2. The loc and iloc accessors provide powerful ways to select data based on labels or integer positions.
3. The query() and eval() methods offer a concise syntax for complex filtering conditions.
4. String methods and regular expressions can be used for text-based filtering.
5. Date and time filtering can be achieved using various datetime accessors and functions.
6. For multi-index DataFrames, techniques like IndexSlice can be very useful.
7. Custom functions can be used with apply() for complex filtering logic.

As you work with different datasets and analysis requirements, you’ll likely find yourself using a combination of these filtering techniques. The key is to choose the method that best fits your specific data structure and filtering needs, always keeping in mind the readability and efficiency of your code.
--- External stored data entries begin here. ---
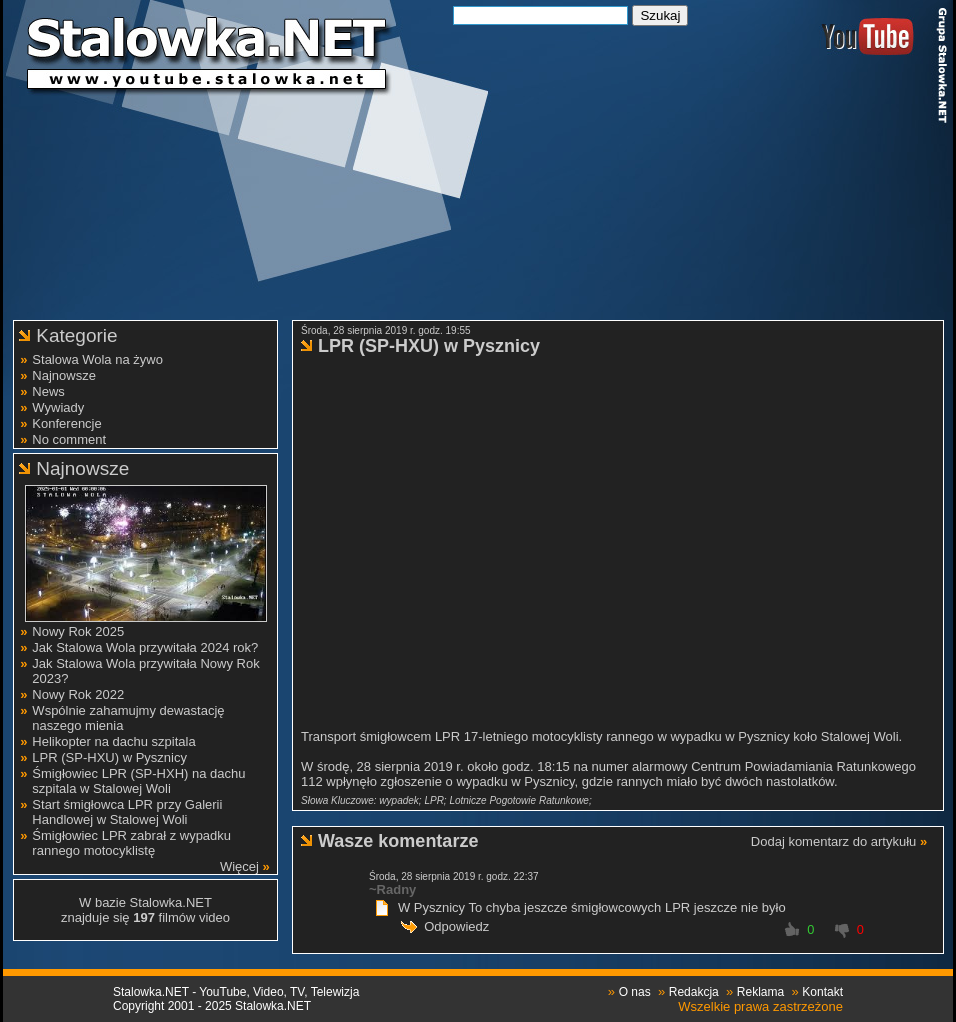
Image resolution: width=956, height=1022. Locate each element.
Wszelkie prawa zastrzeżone (760, 1006)
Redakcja (694, 992)
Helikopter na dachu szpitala (113, 741)
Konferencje (66, 423)
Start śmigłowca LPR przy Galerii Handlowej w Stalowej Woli (127, 812)
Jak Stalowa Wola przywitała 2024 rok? (145, 647)
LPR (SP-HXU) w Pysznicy (109, 757)
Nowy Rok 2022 (78, 694)
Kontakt (822, 992)
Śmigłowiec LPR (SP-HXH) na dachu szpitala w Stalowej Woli (138, 781)
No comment (69, 439)
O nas (635, 992)
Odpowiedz (456, 926)
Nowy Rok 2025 (78, 631)
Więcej (239, 866)
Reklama (760, 992)
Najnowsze (64, 375)
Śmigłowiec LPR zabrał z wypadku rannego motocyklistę (131, 843)
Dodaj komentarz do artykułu (833, 841)
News (48, 391)
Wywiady (58, 407)
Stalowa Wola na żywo (97, 359)
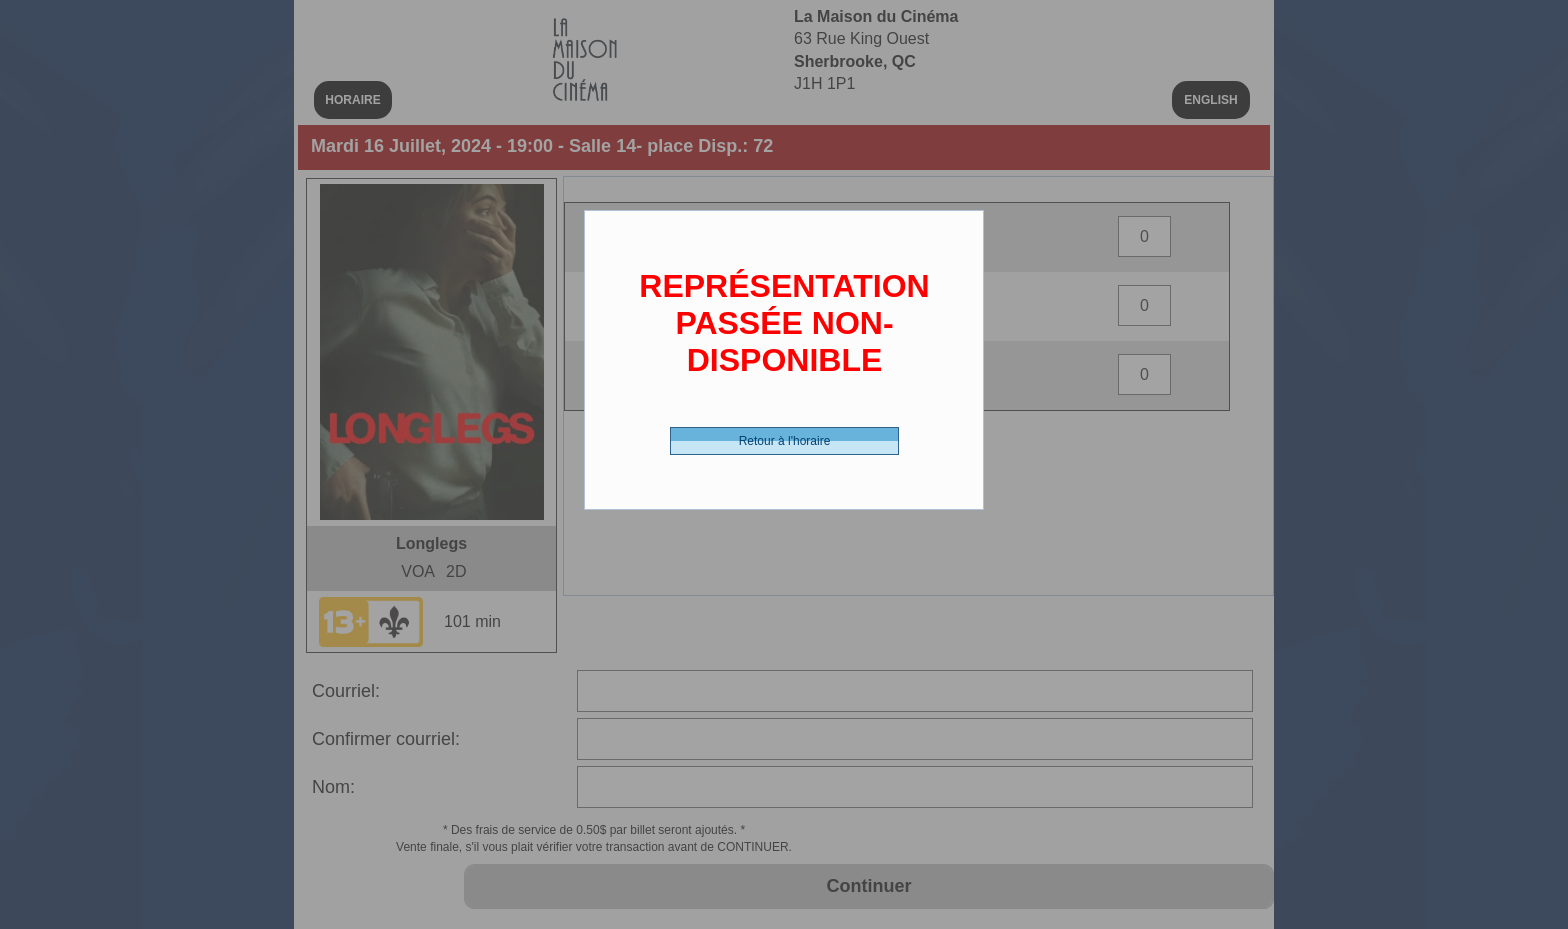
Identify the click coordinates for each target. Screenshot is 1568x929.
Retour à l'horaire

Remember that filtering is often just the first step in a data analysis pipeline. After filtering your data, you might proceed with further analysis, visualization, or modeling tasks. Mastering these filtering techniques will give you the ability to quickly and efficiently focus on the most relevant parts of your data, setting a strong foundation for all your subsequent analysis tasks.